▸ **PROBLEM DESCRIPTION**:
Below are entries with pictures in them. Output exactly the lines starting at the line with "Distribuție Leader Fox" and ending at the line with "Suscríbase a nuestro boletín de noticias", both included, but not the pictures.

▸ **DATA TO PROCESS**:
#####
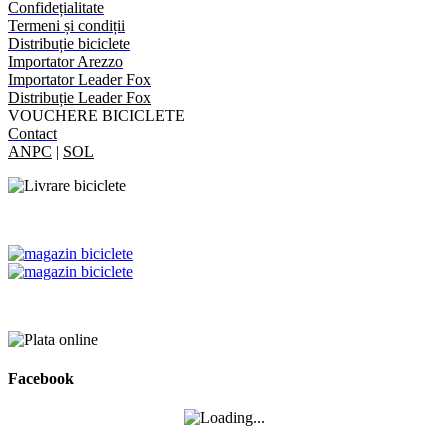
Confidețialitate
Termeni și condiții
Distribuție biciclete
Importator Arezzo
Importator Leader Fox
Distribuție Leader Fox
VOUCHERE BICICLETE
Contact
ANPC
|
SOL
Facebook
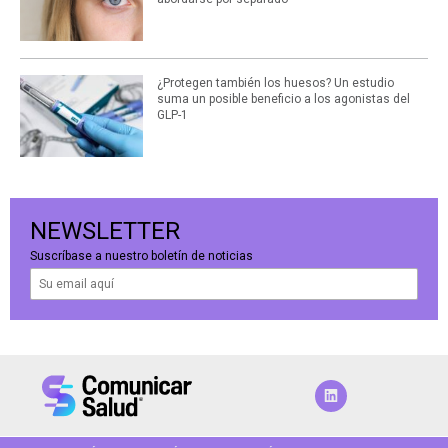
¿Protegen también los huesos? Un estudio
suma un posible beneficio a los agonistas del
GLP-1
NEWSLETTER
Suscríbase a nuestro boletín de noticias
#####
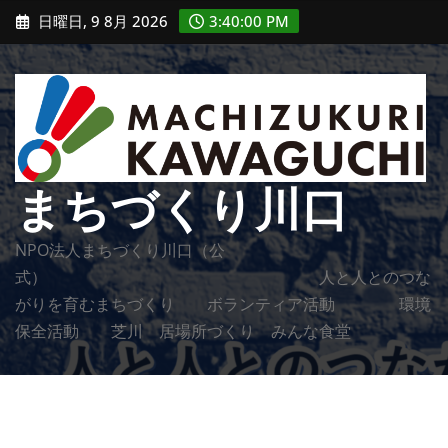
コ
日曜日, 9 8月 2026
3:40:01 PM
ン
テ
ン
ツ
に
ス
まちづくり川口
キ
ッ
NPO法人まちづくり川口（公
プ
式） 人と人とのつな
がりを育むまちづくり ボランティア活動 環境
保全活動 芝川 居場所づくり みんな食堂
#####
▸ **TASK ANSWER**:
Distribuție Leader Fox
VOUCHERE BICICLETE
Contact
ANPC
|
SOL
Facebook
¿Protegen también los huesos? Un estudio
suma un posible beneficio a los agonistas del
GLP-1
NEWSLETTER
Suscríbase a nuestro boletín de noticias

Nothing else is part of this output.